The ‘New Left’ disagree that state-owned companies will necessarily underperform, arguing that they too can recruit professional managers from the market who could be rewarded or punished according to their performance. What worries the ‘New Left’ most are the social costs of privatization. State Owned Enterprises, for better or worse, provided an ‘Iron Rice Bowl’ for their workers: as well as paying workers a salary, they organized education, pensions, housing, healthcare and even sport. Privatization and economic restructuring has not just deprived millions of workers of jobs, it has stripped them of the social protection that made their families’ lives viable as well. The fact that China has gone from full employment to a situation where there are 40–60 million unemployed – as well as tens of millions of migrant workers ( mingnong ) who live as exiles in their own country with no rights because they have no certificate of residence – has led to work becoming a commodity. The Chinese political elite have been divided for over a decade over the idea of introducing a law to protect private property. Wang Hui talks for many in the ‘New Left’ when he says ‘we have nothing against protecting private property, but shouldn’t we also have a law to protect public property?’
Cui Zhiyuan has an even more radical idea: a new way of sharing the profits of China’s State Owned Enterprises. China’s 169 biggest companies declared net profits of over 600 billion Yuan ($75 billion) in 2005. But in spite of their enormous profits China’s state companies do not pay dividends to their main shareholder: the state. The government is finally preparing to ask these firms to pay up. However, Cui Zhiyuan wants them to give the dividends to the people rather than the government. His model comes not from China’s socialist past, but from Alaska. Since 1982, the government of this bleak polar state has used some of the income generated by its massive oil reserves to set up a giant trust fund for its citizens, paying them a ‘social dividend’ worth thousands of dollars every year. Cui Zhiyuan argues that profits of State Owned Enterprises should be treated like Alaskan oil, going to the mass of Chinese people rather than a wealthy elite. He claims that this social wage would help to remove Chinese insecurity, allow citizens to take low-paying jobs and increase domestic consumption.
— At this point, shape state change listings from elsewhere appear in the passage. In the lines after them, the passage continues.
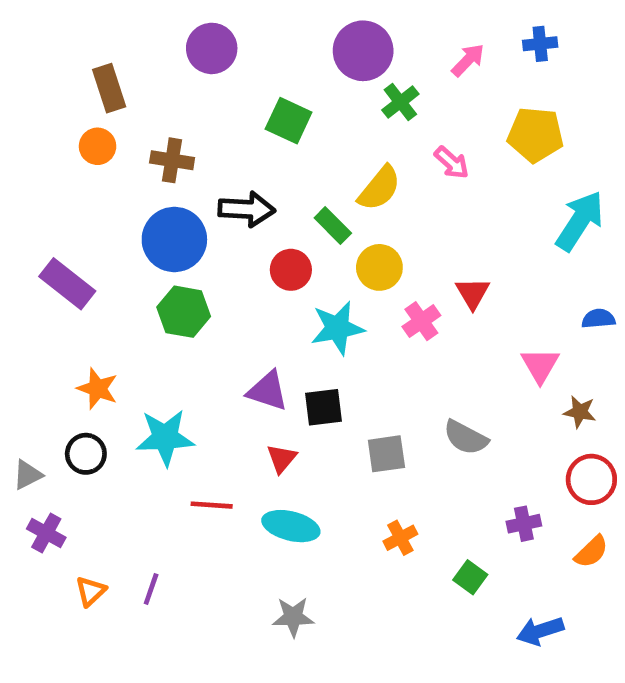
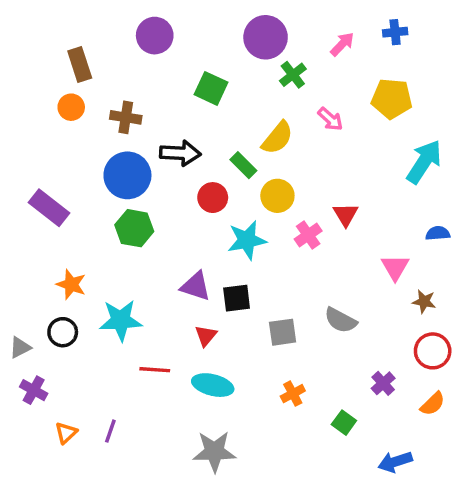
purple cross: (524, 524) -> (383, 383), turned -30
gray star: (293, 617) -> (214, 452), size x1.4

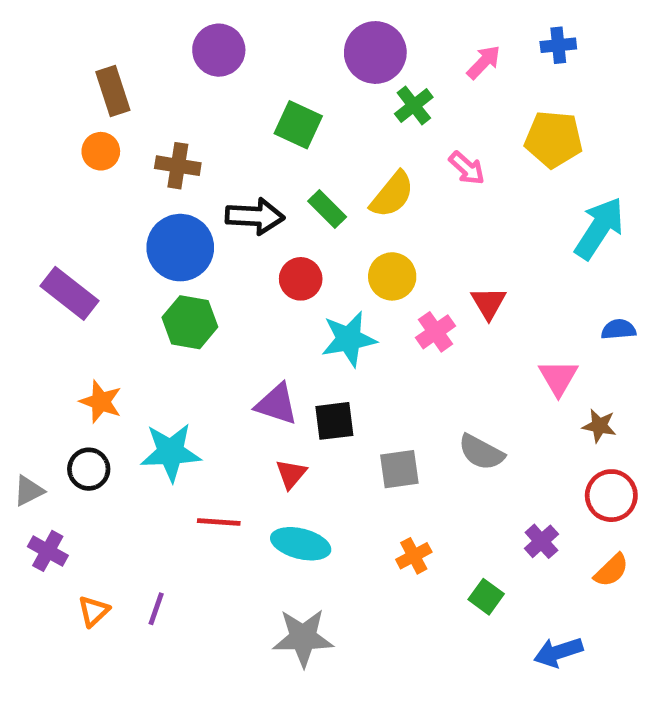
green rectangle: (243, 165) -> (327, 209), moved

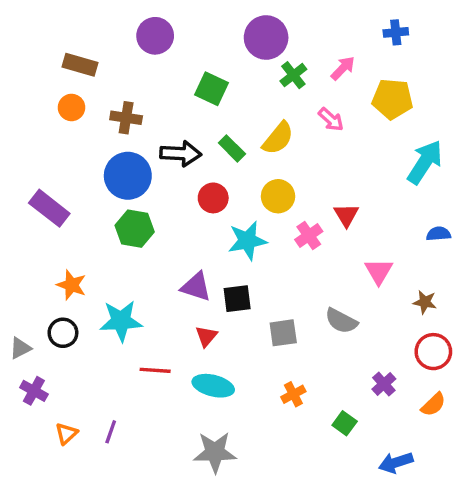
pink arrow: (484, 62) -> (343, 68), moved
brown rectangle: (113, 91) -> (80, 65), turned -56
pink triangle: (558, 378) -> (379, 271), moved

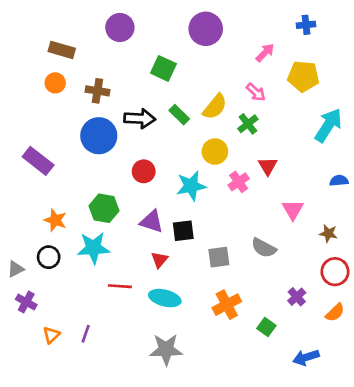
green cross: (293, 75) -> (248, 124), moved
red circle: (213, 198) -> (144, 171), moved
green hexagon: (135, 229) -> (104, 208), moved
orange cross: (293, 394) -> (227, 305), size x1.5

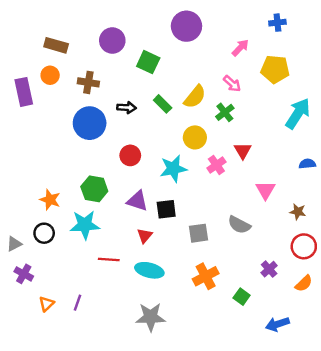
purple circle: (120, 27) -> (112, 41), moved
black arrow: (140, 119) -> (127, 108), size x0.7
purple rectangle: (38, 161) -> (24, 92), moved, turned 40

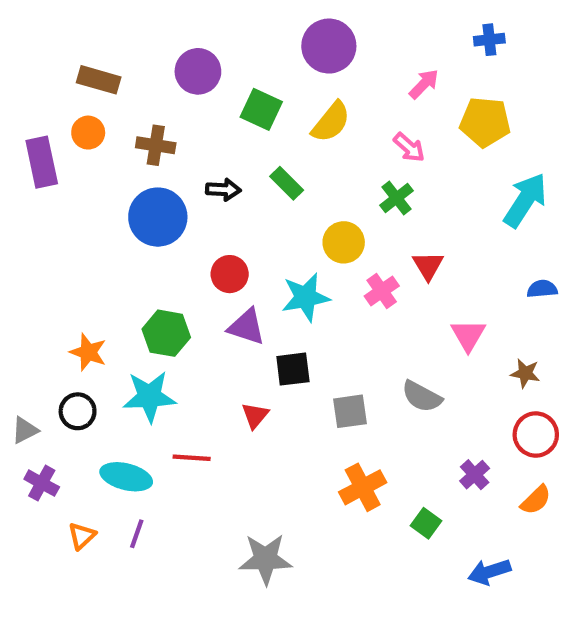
yellow semicircle: (195, 97) -> (331, 122), moved
purple triangle: (137, 201) -> (247, 327), moved
cyan ellipse: (149, 270) -> (126, 477), moved

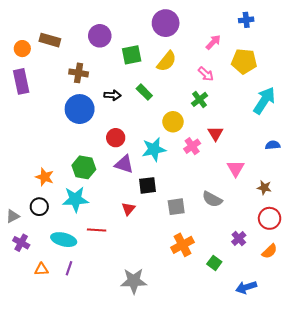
green square: (261, 109) -> (132, 55), turned -36
orange circle: (88, 133) -> (22, 49), moved
orange triangle: (82, 536) -> (41, 269), turned 40

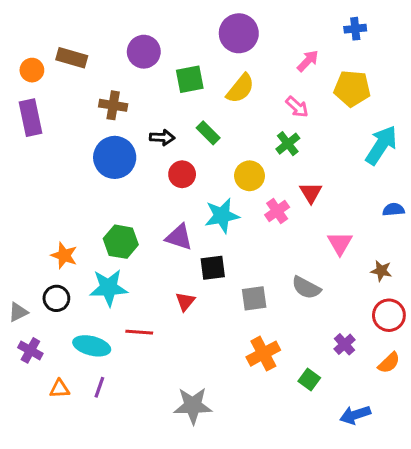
red circle: (116, 138) -> (182, 174), moved

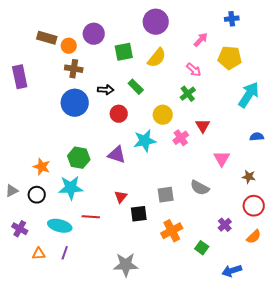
orange circle: (32, 70) -> (69, 46), moved
black square: (213, 268) -> (139, 214), moved
gray triangle: (18, 312) -> (12, 191), moved

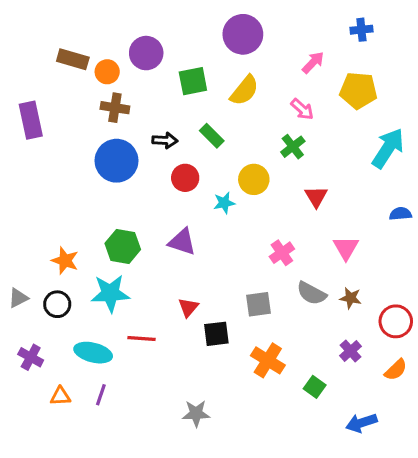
pink cross: (181, 138) -> (282, 253), moved
cyan star: (145, 141) -> (224, 203), moved, size x0.6
brown star: (249, 177) -> (351, 298), moved
orange cross: (172, 231) -> (268, 360), turned -30
gray star: (126, 265) -> (196, 413), size x0.7

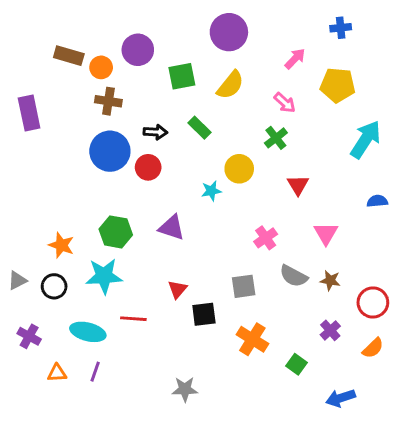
red circle: (185, 178) -> (148, 167), moved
China’s ‘New Left’ do not just worry about the social impact of China’s breakneck development; they also worry about an environmental nightmare. On my own visits to Beijing, I always know when my plane has entered Chinese airspace: the pollution is so bad that I cannot see the ground. China’s air, water and land are being laid waste by the country’s relentless pursuit of economic growth. As development advances from the eastern coasts, the hinterland is becoming a barren, hellish wasteland – the poorest regions have been transformed into a dumping ground for industrial detritus. Two-thirds of China’s electricity comes from dirty coal, with a new coal-fired plant built every week. China’s factories blurt out toxic fumes and dump chemicals and waste in the rivers and lakes. Chinese agriculture uses fertilizers that are banned in the rest of the world. Already a quarter of China’s land has turned to desert, as a result of deforestation, and this is spreading at a rate of 2,460 km a year. As a result 30 per cent of China has acid rain; 75 per cent of lakes are polluted and rivers are contaminated or pumped dry; and nearly 700 million people drink water contaminated with animal and human waste. There is a shortage of arable land, as millions of peasants find that their fields are confiscated for development or contaminated by chemicals.